Wednesday, March 3, 2010


Similarities to Mudbound abound in this novel (evil racists and even a repugnant aging parent), but I thought this was a much better read. Olivia is raising her grandson Will'm in Aurora, Kentucky, and housing her mother Ida, who spent some time in a mental institution and barely acknowledges Olivia as her daughter. The book is part love story, part mystery, and part family saga about 3 generations of women. Olivia is no saint and doesn't even know who is the biological father of her daughter Pauline. Pauline repeats some of her mother's mistakes and then leaves Will'm behind when she heads for Hollywood. Wolves turning up dead and missing an ear are indicative of the violence that simmers in Aurora, and Olivia suspects that someone is making a statement to get her attention. Her assumptions about the reason for her neighbors' animosity are inaccurate, however, and this is where the mystery comes in.
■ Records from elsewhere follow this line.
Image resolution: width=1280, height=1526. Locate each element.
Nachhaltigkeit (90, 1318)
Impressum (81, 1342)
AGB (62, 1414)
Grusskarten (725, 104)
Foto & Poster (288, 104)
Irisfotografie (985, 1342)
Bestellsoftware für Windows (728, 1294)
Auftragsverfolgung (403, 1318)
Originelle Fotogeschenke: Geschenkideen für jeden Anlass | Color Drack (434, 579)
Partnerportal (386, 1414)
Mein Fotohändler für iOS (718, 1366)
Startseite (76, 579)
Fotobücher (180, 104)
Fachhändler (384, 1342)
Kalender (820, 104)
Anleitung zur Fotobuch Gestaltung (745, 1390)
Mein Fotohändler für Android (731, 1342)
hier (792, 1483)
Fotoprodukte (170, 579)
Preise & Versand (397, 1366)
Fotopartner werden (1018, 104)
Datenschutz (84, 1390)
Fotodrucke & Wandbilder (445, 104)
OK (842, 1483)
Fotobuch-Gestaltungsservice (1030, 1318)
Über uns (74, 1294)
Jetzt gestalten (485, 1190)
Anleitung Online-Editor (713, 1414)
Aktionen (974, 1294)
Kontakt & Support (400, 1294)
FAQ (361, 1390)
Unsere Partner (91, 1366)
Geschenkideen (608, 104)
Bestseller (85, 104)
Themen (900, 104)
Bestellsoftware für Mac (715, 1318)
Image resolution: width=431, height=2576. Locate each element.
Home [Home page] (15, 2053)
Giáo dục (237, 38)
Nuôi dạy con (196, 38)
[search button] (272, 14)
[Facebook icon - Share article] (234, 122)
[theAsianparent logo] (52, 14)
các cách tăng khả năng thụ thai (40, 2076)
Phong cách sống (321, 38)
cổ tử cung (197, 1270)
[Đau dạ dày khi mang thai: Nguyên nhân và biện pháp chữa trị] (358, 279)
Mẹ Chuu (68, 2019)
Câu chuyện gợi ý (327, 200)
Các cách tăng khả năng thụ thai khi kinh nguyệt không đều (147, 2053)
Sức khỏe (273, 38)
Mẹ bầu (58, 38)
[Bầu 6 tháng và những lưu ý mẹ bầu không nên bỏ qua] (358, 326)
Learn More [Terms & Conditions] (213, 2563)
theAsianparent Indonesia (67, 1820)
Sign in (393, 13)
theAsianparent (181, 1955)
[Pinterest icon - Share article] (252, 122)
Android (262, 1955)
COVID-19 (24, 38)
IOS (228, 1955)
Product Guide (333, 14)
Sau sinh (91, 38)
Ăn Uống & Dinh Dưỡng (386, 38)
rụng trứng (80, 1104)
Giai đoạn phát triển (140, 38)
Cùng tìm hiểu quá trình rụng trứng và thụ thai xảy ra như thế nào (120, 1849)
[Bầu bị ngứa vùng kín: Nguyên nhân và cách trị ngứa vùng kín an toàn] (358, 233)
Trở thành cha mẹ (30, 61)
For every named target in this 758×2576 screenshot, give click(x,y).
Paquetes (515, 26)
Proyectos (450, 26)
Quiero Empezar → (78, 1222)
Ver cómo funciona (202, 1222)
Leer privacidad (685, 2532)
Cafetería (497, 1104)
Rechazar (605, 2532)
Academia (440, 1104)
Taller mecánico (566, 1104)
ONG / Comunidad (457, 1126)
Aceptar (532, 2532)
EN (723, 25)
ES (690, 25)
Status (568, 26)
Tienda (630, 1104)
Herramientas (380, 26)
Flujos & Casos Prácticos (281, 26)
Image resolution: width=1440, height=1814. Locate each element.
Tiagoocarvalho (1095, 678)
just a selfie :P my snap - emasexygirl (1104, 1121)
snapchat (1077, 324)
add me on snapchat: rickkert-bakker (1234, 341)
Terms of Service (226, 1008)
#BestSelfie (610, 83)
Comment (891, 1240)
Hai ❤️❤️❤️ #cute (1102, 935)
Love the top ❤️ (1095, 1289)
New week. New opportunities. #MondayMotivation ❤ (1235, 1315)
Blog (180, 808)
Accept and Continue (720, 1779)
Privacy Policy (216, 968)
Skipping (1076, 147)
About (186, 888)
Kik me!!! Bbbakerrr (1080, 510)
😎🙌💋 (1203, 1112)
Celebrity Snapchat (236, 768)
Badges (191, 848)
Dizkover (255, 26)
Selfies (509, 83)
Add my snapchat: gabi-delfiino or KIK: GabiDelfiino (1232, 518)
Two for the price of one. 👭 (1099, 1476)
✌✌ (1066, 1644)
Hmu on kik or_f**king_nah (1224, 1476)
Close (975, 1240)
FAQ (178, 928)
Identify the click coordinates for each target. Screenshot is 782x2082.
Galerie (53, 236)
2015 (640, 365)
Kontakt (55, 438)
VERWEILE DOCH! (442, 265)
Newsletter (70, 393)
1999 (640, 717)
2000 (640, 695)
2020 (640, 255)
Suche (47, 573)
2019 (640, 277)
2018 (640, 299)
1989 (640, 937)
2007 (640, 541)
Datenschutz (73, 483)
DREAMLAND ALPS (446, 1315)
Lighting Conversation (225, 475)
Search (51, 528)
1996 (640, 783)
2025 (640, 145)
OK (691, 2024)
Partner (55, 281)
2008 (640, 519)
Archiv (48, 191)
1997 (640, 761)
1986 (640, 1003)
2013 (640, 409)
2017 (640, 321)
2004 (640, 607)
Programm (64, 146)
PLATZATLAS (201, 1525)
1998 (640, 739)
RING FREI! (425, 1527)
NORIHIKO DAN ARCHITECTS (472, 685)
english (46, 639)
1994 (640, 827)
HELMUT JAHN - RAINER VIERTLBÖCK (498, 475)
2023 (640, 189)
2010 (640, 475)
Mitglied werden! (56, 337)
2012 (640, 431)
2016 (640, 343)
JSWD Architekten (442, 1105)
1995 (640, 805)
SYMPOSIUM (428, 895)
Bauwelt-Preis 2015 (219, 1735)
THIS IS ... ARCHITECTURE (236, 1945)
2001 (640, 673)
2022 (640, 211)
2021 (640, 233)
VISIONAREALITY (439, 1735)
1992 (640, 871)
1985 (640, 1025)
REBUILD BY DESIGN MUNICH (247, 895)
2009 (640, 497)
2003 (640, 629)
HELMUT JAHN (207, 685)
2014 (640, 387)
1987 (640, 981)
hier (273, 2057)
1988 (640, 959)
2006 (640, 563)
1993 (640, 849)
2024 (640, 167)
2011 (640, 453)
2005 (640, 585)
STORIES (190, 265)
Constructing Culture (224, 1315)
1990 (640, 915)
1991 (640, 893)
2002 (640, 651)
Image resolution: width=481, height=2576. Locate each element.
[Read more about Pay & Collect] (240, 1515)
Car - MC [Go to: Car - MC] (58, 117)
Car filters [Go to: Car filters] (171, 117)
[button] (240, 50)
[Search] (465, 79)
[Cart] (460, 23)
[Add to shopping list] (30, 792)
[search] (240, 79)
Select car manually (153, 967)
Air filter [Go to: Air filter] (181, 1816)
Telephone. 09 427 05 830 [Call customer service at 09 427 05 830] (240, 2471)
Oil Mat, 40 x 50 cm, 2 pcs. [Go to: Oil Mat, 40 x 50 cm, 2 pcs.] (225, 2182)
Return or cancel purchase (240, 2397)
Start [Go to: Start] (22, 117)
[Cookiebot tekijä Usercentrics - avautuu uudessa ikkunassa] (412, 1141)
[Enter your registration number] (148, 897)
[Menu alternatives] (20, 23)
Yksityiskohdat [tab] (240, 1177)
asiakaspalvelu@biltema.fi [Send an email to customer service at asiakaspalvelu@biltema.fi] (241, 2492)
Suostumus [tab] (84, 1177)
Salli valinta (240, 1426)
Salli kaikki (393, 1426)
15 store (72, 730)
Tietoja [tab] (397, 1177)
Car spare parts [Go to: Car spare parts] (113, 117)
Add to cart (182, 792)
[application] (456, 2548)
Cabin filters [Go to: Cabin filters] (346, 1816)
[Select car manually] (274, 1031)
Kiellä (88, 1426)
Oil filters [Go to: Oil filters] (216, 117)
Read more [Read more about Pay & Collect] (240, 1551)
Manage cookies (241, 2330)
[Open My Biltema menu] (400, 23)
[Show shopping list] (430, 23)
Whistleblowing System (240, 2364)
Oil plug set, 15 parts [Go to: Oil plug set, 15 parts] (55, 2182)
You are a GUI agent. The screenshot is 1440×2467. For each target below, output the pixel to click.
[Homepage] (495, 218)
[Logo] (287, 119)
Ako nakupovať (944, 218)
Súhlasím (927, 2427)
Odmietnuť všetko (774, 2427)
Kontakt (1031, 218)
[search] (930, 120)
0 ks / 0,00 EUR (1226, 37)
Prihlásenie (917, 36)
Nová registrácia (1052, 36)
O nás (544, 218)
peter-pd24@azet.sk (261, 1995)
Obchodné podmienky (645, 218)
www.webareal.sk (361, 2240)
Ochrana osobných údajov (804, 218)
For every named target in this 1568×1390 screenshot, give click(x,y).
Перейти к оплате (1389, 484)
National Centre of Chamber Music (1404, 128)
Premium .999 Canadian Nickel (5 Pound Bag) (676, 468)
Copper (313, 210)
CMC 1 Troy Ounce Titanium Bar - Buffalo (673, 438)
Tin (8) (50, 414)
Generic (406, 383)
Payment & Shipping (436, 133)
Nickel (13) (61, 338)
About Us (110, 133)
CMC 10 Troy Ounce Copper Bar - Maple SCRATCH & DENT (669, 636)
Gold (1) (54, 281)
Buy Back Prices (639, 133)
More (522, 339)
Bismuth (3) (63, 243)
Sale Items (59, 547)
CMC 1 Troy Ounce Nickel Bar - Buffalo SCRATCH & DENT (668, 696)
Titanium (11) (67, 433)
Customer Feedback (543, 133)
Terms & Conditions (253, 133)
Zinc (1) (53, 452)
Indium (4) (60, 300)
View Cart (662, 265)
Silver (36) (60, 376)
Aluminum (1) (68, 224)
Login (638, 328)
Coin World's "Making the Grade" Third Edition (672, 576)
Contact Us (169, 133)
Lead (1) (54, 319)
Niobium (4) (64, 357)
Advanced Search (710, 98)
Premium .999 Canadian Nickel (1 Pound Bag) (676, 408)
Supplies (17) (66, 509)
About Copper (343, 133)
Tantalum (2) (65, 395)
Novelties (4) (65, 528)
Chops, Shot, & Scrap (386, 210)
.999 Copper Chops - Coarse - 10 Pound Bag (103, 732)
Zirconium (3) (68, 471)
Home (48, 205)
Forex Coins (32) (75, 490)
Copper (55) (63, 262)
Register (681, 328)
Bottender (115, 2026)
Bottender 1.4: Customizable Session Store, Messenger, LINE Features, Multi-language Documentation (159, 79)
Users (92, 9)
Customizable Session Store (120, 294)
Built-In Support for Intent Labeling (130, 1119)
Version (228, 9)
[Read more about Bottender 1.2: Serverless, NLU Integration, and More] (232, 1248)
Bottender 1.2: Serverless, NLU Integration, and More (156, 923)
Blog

My guess on the title is that it stems from an event at the beginning of the book. Olivia has stitched up a wounded wolf, who then escapes overnight by jumping through a window, only to meet a grim fate. Throughout the book Olivia is scraping together the shards of her life, trying to make sense of her heritage and her offspring. The wolves themselves are also a symbolic presence and perhaps represent innocent souls being hunted, tortured, and killed for no reason.